WORK ITEM:
Wherever "Zukunftslabore" turns up in the entries, copy out the line that holds it.

DATA IN THIS EXERCISE:
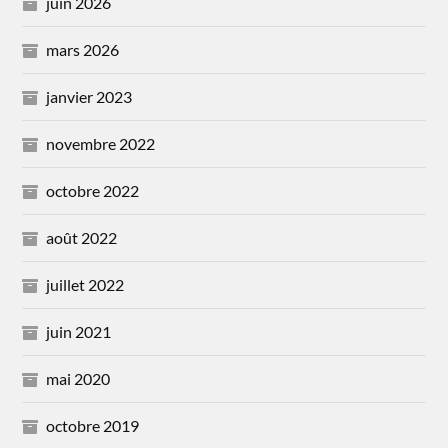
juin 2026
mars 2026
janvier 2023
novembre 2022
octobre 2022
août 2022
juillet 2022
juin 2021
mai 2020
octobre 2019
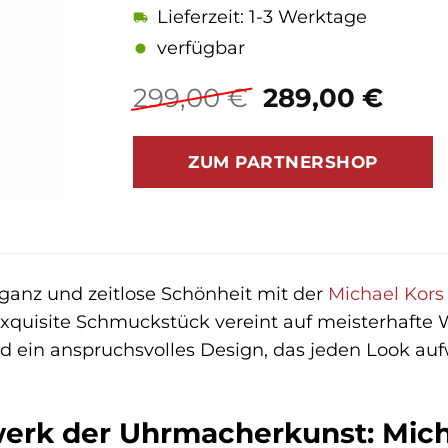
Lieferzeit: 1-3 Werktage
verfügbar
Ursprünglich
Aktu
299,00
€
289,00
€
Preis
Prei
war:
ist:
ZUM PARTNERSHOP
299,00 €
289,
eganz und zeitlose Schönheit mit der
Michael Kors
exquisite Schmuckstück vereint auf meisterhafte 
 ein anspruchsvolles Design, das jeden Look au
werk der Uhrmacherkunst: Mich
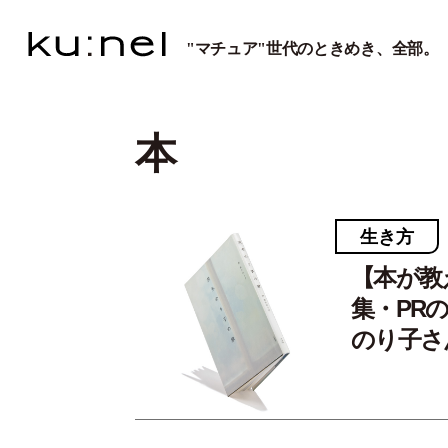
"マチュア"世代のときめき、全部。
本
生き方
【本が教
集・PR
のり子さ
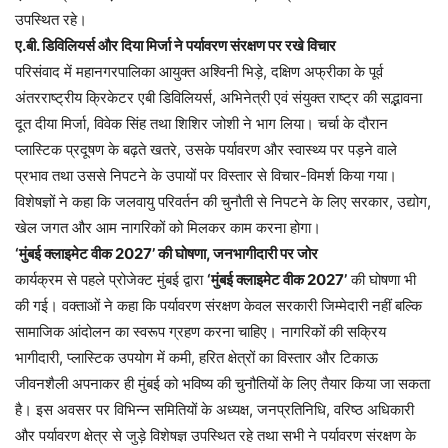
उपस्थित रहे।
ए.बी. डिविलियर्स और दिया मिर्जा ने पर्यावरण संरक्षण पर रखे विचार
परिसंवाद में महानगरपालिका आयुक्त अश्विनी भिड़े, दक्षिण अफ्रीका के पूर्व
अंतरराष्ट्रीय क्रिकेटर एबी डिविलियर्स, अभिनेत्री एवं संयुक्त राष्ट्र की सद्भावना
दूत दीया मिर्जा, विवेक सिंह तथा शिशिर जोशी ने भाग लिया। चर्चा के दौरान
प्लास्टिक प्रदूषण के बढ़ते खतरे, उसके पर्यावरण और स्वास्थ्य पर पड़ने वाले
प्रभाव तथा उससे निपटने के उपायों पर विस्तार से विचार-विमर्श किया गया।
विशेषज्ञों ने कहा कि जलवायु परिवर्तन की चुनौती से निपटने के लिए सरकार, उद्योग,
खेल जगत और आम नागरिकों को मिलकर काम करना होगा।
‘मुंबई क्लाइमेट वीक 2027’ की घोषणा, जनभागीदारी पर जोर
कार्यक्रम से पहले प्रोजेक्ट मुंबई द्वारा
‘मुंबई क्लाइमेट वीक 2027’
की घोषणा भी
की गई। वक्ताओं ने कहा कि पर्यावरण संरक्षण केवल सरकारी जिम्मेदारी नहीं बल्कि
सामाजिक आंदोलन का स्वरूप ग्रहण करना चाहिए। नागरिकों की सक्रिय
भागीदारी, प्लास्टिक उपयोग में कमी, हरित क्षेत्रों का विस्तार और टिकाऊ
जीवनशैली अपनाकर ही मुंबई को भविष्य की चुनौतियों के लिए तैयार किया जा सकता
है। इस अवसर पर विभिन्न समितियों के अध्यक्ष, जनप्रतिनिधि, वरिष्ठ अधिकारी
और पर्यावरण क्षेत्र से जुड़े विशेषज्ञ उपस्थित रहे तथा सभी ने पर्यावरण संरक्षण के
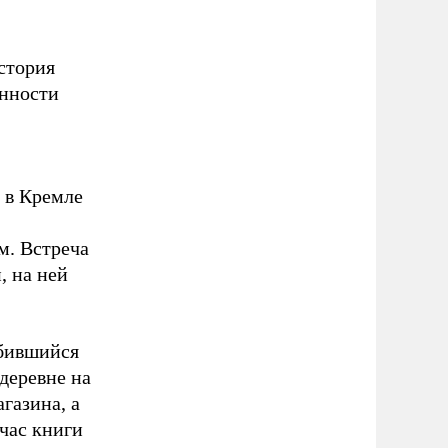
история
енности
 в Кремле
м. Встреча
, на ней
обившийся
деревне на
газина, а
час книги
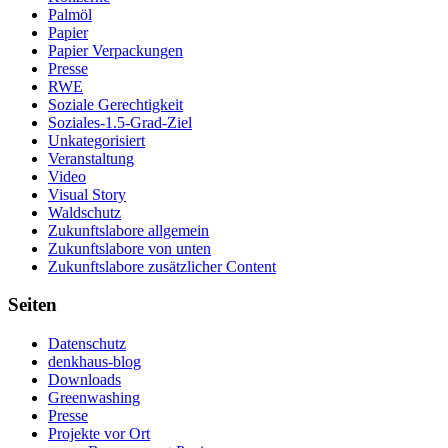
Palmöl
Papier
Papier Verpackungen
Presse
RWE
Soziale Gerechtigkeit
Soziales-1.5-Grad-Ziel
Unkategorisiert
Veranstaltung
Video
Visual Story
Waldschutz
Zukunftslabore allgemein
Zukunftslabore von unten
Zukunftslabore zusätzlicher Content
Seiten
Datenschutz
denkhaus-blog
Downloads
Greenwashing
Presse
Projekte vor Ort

RESULT FOR THIS EXERCISE:
Zukunftslabore allgemein
Zukunftslabore von unten
Zukunftslabore zusätzlicher Content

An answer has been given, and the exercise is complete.